In his session, “How to unlock the value of unstructured data for AI: Start by managing your data,” Chien pointed out that 70% to 90% of enterprise data is unstructured. Therefore, Qian said in an interview that he now spends a lot of time educating customers about unstructured data and how to analyze it. But now, with increased literacy and access to tools, organizations can more frequently work with the unstructured data that is essential to many generative and agent AI applications.
Understanding the importance of unstructured data in AI use cases is the first step, but leaders also need to properly manage unstructured data if they want to make that data AI-ready, Chien said. Governance involves multiple steps, including tagging and categorizing unstructured data, along with extensive metadata management.

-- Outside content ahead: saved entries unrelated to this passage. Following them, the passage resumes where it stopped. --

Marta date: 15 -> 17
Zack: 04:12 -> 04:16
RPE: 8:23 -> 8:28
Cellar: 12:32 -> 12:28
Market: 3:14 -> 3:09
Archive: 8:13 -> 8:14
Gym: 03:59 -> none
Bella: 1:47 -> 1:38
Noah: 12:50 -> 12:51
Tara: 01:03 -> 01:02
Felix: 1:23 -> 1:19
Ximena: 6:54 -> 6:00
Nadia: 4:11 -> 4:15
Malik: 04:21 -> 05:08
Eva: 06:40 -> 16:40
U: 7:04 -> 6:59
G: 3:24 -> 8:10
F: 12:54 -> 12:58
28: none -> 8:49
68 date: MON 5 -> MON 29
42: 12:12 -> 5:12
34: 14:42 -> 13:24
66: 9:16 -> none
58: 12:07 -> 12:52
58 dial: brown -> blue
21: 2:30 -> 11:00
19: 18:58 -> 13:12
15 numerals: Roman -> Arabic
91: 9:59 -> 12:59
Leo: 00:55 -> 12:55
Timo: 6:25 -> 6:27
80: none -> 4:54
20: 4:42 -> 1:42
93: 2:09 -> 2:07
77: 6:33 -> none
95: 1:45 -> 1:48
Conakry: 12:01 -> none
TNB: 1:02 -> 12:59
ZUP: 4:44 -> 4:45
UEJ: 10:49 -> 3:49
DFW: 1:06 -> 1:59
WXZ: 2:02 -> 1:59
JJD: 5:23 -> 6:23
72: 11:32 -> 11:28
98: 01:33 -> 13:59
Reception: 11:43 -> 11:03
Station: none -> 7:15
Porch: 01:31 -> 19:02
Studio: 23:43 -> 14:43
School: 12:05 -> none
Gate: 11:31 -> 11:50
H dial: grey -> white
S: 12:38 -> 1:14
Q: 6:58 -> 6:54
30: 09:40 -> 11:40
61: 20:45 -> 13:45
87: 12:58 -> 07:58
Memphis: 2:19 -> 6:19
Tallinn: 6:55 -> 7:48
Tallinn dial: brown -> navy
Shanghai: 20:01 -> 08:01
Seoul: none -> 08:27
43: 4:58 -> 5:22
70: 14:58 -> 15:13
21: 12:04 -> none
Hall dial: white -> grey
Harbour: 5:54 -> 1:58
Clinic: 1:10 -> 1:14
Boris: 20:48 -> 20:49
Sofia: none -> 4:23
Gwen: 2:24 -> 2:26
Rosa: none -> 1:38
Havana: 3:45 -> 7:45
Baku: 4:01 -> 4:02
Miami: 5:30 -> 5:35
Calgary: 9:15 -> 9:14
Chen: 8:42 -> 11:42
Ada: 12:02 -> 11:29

“The type of processing and metadata required for unstructured data is very different,” Edjlali said in an interview. “If you don’t have enough labels to differentiate everything, it can become more difficult to get accuracy for your use case.”
In his session, Chien discussed steps to manage unstructured data, including tagging and categorizing data.
Prioritize metadata
Chien said in the session that the metadata used to describe unstructured data can be inconsistent. Often, there is no predefined standard or clear ownership of the data, which can pose significant obstacles to AI data preparation.
“Metadata is everything that helps you answer the question, ‘Is my data AI-enabled?’” Edjlali said in an interview. “Questions about what the model is designed to do, who should use it, what kind of agent is it, what use cases are outside of its scope, etc. Metadata tells you where the data is, where the data comes from, and the statistical distribution of the data.”
Importantly, metadata, typically managed through AI model cards, also helps teams identify data drift. This means the AI system can no longer perform its use case properly, Edjlali added. This is the key difference between AI metadata and traditional metadata, which is considered static. “‘Has anything changed?’ That’s the central question you should try to answer,” she said in an interview. “Metadata answers that question.”
Metadata is everything that helps you answer the question, “Is my data AI-enabled?”
Roxanne EdlariGartner Senior Director Analyst
Automate as needed
From metadata collection to operationalization, AI-enabled data practices are too time-consuming to do completely manually. Organizations can use tools to automate certain business processes.
Edjlali said in an interview that there are three main categories of tools to consider. Enterprises should focus on metadata management, data observability, and data governance tools to improve data readiness. When choosing the right AI tool, it’s important to understand your project’s use case and data and metadata needs.
“Customers want simple solutions,” Ezirali said. “They’re looking at technology that solves a problem, so they’d rather have a single vendor solve it for them, but that might not deliver on their promise. This is where your knowledge and context come into play.”
Olivia Wisbey is a site editor in Informa TechTarget’s AI & Emerging Tech group. She has experience covering topics in AI, machine learning, and software quality.